• **WHAT IS REQUIRED**
The answer should consist of each line below that contains the word "mein".

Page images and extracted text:
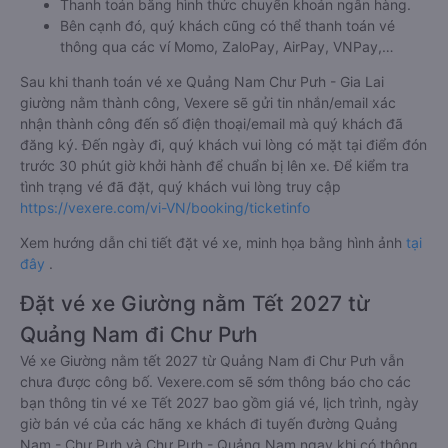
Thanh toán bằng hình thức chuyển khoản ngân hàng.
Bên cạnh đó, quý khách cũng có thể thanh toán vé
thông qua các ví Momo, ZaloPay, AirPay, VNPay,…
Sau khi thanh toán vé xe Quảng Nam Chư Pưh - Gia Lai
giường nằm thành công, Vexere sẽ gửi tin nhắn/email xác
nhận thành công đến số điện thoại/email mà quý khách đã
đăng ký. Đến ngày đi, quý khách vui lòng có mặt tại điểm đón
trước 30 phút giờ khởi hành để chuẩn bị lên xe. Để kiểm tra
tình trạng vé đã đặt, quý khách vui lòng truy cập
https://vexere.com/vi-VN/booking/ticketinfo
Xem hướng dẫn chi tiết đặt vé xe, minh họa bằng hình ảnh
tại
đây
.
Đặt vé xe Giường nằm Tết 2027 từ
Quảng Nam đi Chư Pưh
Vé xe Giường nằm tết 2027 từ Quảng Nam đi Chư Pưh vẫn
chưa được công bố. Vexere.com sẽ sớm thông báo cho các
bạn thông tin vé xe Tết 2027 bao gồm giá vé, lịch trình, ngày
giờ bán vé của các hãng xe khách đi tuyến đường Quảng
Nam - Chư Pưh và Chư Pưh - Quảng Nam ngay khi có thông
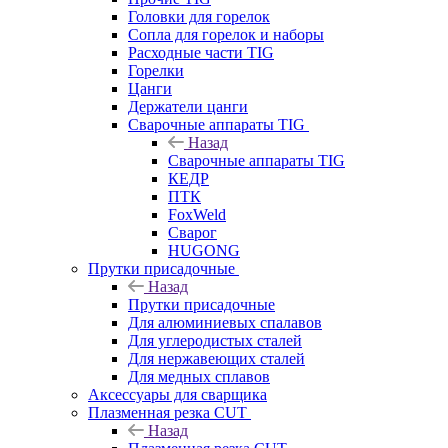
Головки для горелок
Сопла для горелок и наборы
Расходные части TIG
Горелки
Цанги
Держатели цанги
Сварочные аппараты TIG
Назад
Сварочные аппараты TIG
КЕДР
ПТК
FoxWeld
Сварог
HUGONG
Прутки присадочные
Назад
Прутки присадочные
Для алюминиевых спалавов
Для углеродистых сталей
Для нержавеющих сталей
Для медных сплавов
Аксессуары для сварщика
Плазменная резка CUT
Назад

...

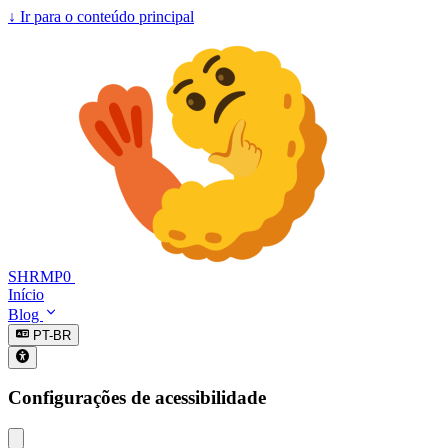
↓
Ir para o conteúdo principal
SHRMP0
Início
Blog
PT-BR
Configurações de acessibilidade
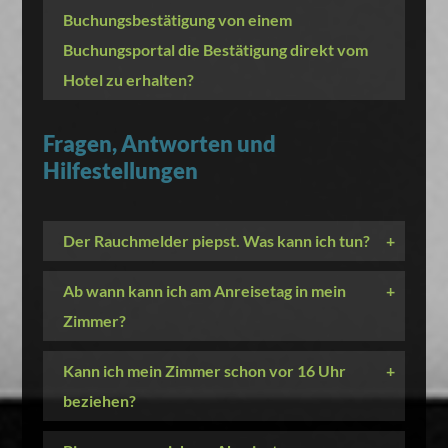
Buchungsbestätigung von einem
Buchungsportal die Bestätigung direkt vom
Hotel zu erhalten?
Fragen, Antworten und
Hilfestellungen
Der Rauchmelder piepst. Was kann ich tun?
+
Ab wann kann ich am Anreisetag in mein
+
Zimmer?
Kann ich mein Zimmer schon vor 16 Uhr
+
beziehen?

• **EXERCISE RESPONSE**
Ab wann kann ich am Anreisetag in mein
Kann ich mein Zimmer schon vor 16 Uhr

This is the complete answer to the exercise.